# Greater Cleveland Aquarium Opens



## Rhinox (Sep 10, 2009)

website

It opened on Saturday. I checked it out yesterday. Sorry, I was not able to take any pictures. It was very busy, they were giving us cards that told us a time we were able to go stand in line to buy a ticket. Too busy to stand around getting in everyones way taking pictures.

I wasn't really that impressed overall, but a few things were definitely pretty cool. Not a lot in the way of cichlids. They had some freshwater rays, American Alligators (including some cute little babies), a "Petting tank" - half was horseshoe crabs, and the other half had some rays and a couple baby sharks. The small gray one I didn't know what kind it was but it was very friendly and kept circling the glass letting everyone pet it. I got to pet the baby nurse shark though. The "baby" was still like 3-4 feet long. It stayed mostly out of reach near the bottom, but it swam up the glass near me and I was able to pet it as it swam back down to the bottom. Pretty neat.

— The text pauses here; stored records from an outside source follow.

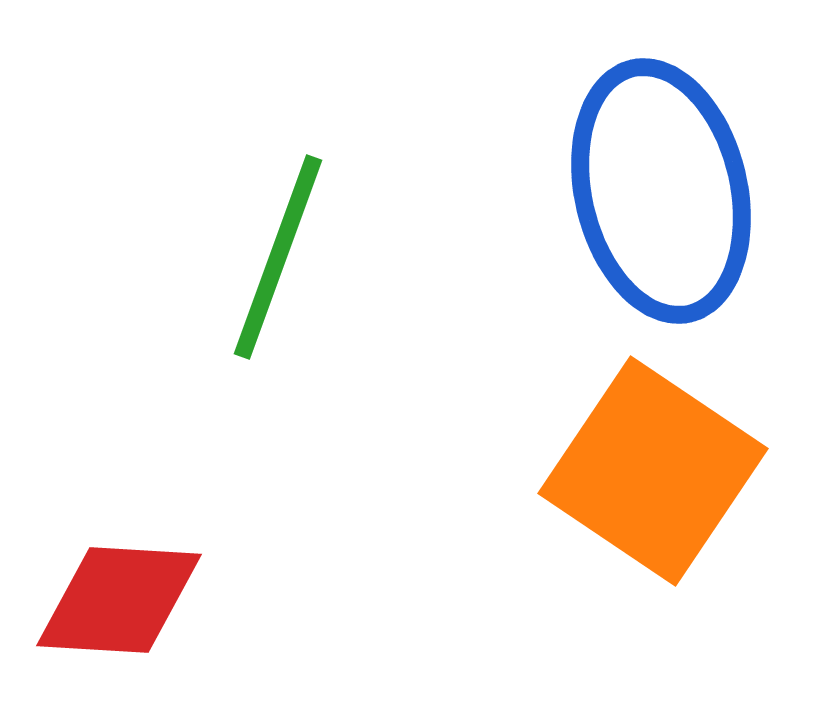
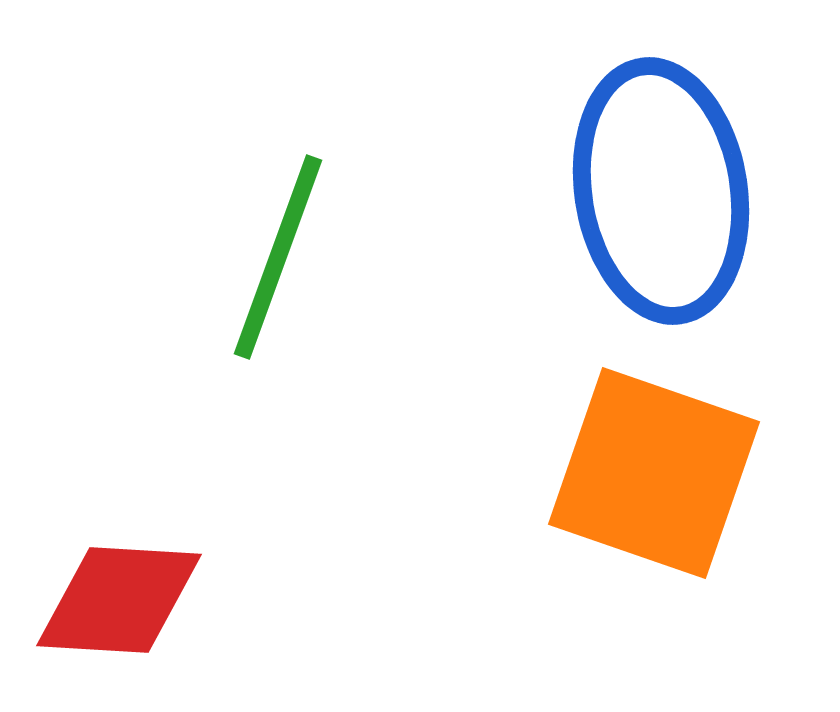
blue ellipse: rotated 4 degrees clockwise
orange square: moved 1 px right, 2 px down; rotated 15 degrees counterclockwise
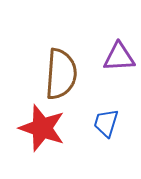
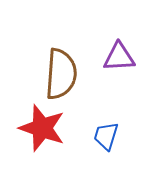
blue trapezoid: moved 13 px down
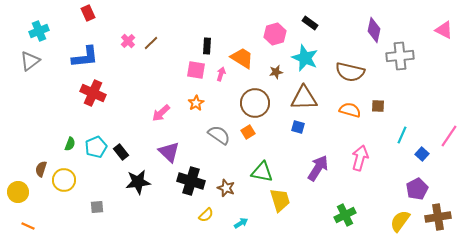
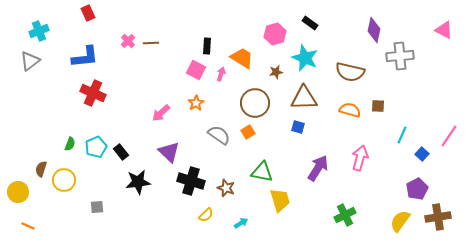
brown line at (151, 43): rotated 42 degrees clockwise
pink square at (196, 70): rotated 18 degrees clockwise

The feature of the aquarium is the very large shark tank. Not quite sure how big exactly it was, but it has a large, long viewing window along one side, and then a tunnel that goes underneath inside the tank. It would have been a loot cooler, except for some reason all the tanks seemed to be a bit cloudier than they should be, and it was especially noticeable with the shark tank being so big.

There were many other smaller tanks with various occupants, but those were the parts I enjoyed the most. It was $21 to get in per person, and it took only about an hour to get all the way through. Thats with stopping and spending a little bit of time at the more interesting exhibits. There is a cafe which we didn't go in, and a small gift shop typical of these places.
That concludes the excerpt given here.